Amantadine (100 to 300 mg per day) has been evaluated for treatment of RLS in one small (21 patients) uncontrolled, open-label study.85 Patients had doses titrated for maximum treat-ment benefit without significant adverse effects. They were rated for degree of response from 0% (no improvement) to 100% (complete improvement) at the end of dose titration. Eleven of 21 (52%) reported some positive response and 9 (42%) remained on this treat-ment for several months, but most patients discontinued the treatment apparently for lack of efficacy. Adverse effects of drowsiness, fatigue, and insomnia were each reported by two or three patients. Thus, amantadine appears to have limited therapeutic benefit for RLS.

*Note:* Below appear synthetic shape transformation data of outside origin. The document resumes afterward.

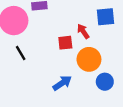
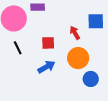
red square: (65, 43) -> (48, 43), moved
blue arrow: (62, 83) -> (46, 67), moved

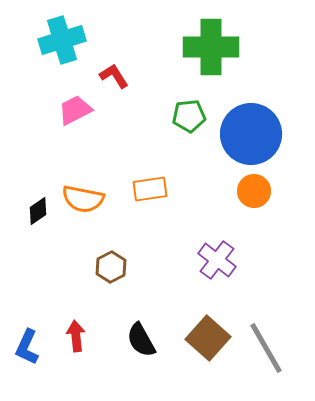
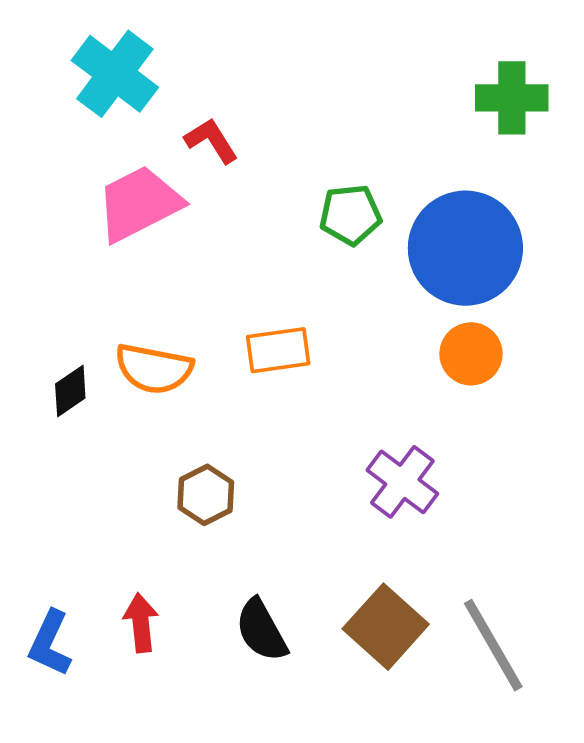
cyan cross: (62, 40) -> (115, 74), turned -36
green cross: (211, 47) -> (512, 98), moved, size x0.7
pink trapezoid: (75, 110) -> (139, 204), size x1.4

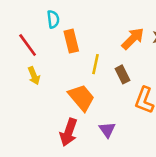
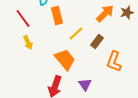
yellow line: (96, 64) -> (76, 33), turned 35
brown rectangle: (123, 74) -> (97, 41), turned 64

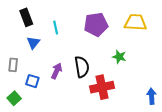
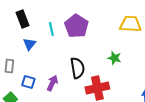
purple pentagon: (96, 24) -> (76, 26), moved, turned -30
purple arrow: (57, 71) -> (52, 83), moved

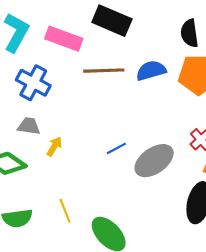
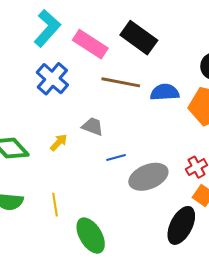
gray trapezoid: (29, 126) -> (93, 127), moved

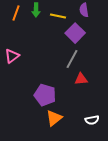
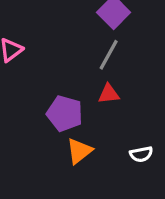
red triangle: (81, 79) -> (109, 94), moved

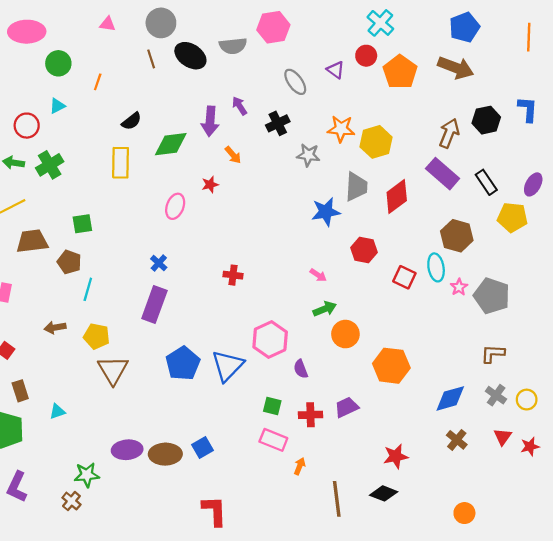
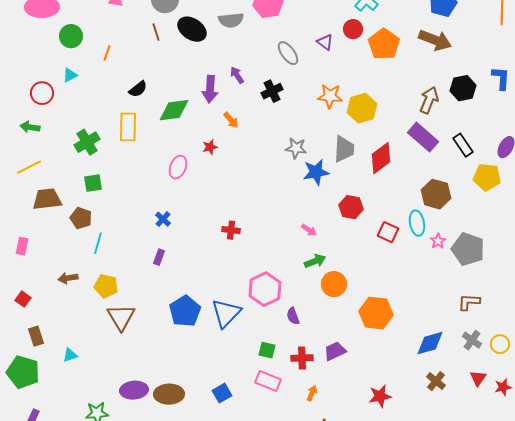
gray star: (308, 155) -> (296, 148), moved
green cross: (50, 165) -> (87, 142), moved
purple rectangle: (154, 305) -> (159, 257), size x0.5
blue square: (202, 448) -> (222, 393), moved
orange arrow: (300, 466) -> (312, 393), moved

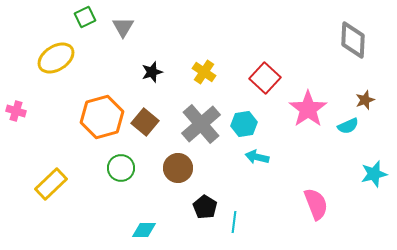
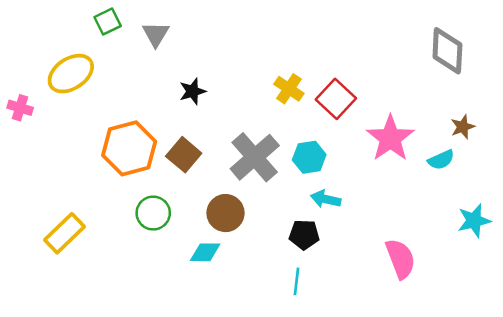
yellow cross: (204, 72) -> (289, 89), moved
pink cross: (16, 111) -> (20, 108), moved
black pentagon: (205, 207) -> (304, 235), moved, turned -30
cyan diamond: (144, 230) -> (205, 252), moved

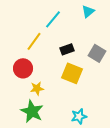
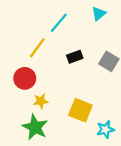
yellow square: (72, 73) -> (80, 110), moved
cyan star: (79, 116) -> (105, 129), moved

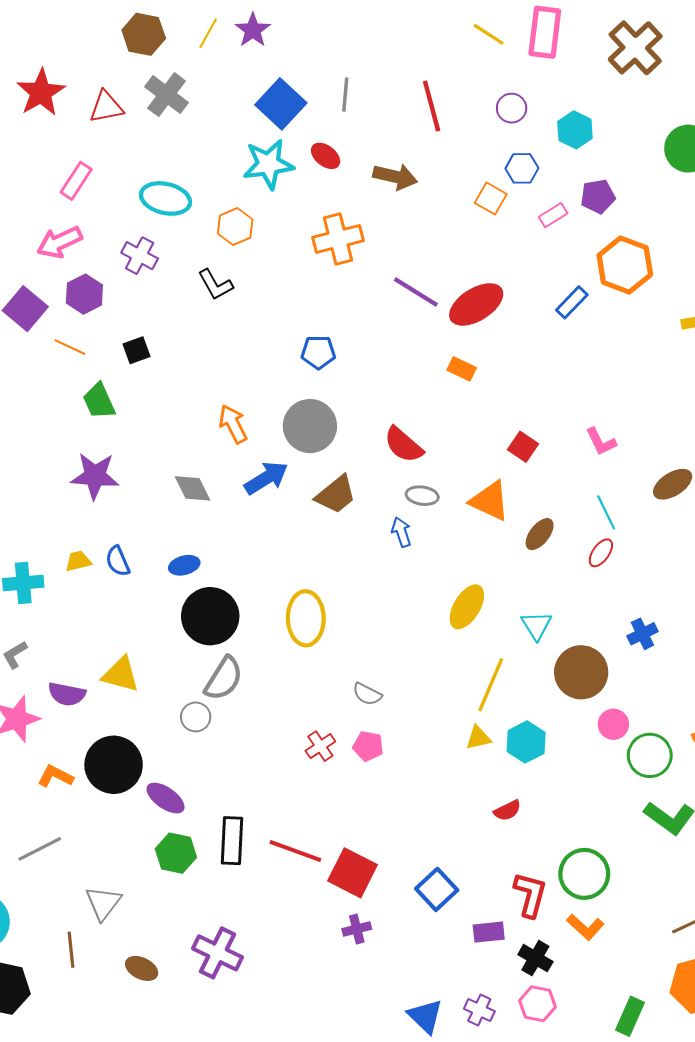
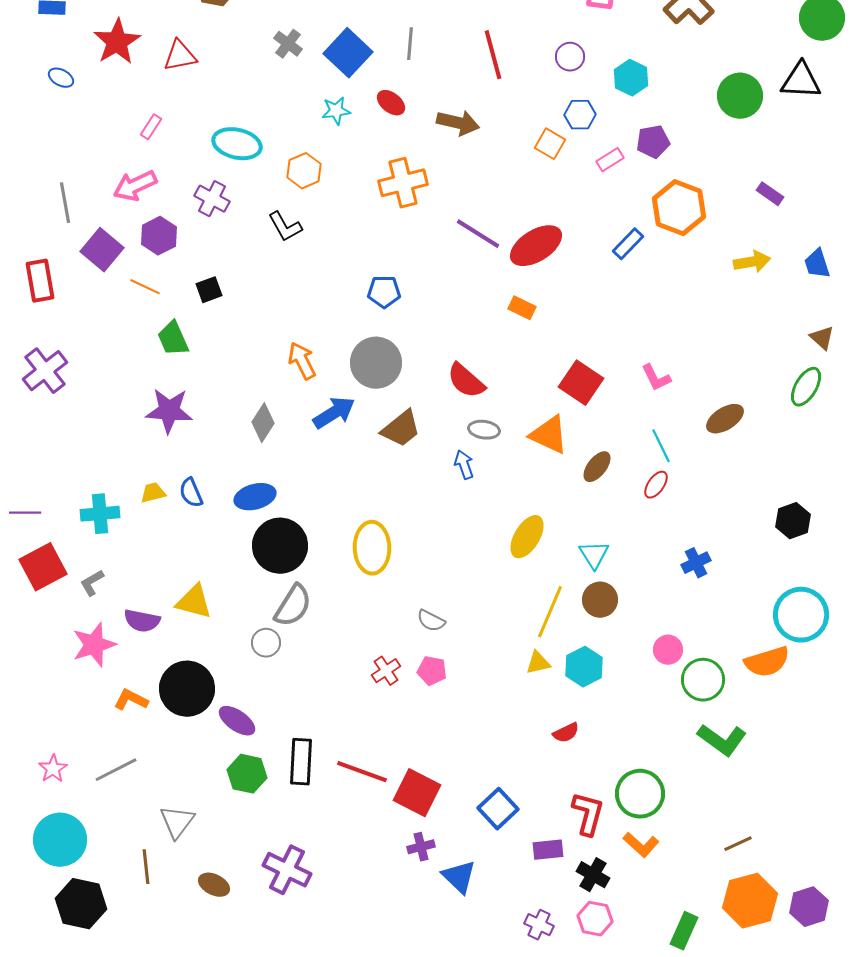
gray cross: (167, 95) -> (288, 44), moved, size x0.7
cyan star: (268, 164) -> (336, 111), size x0.6
pink rectangle: (76, 181) -> (151, 127), size x0.7
red square: (523, 447) -> (581, 383), size x1.5
gray diamond: (193, 488) -> (263, 423), turned 60
blue ellipse: (184, 565) -> (255, 497), size x1.4
brown circle: (581, 672) -> (600, 600), moved, size x0.7
blue triangle: (425, 1016) -> (459, 877), moved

One polysomnographic, open-label study reported that 31 patients with periodic leg movements in sleep (PLMS) showed significantly decreased PLMS on selegiline without any alerting effects of this medication disturb-ing sleep.86 No study on selegiline treatment of RLS has been published at this time and its efficacy or safety for RLS treatment is unknown.
Practical Treatment Considerations in the Use of Dopaminergic Agents
The Medical Advisory Board of the International RLS Study Group published in 2004 a consensus algorithm for the management of RLS, classifying the disorder into three cate-gories.22 Intermittent RLS is defined as RLS troublesome enough to require treatment but not occurring frequently enough to necessitate daily therapy. Daily RLS is defined as RLS frequent and troublesome enough to require daily therapy. Refractory RLS is defined as daily RLS treated with a dopamine agonist with inadequate initial response despite adequate doses, response that has become inadequate with time despite increasing doses, intolerable side effects, or augmentation not controllable with additional earlier doses of the drug.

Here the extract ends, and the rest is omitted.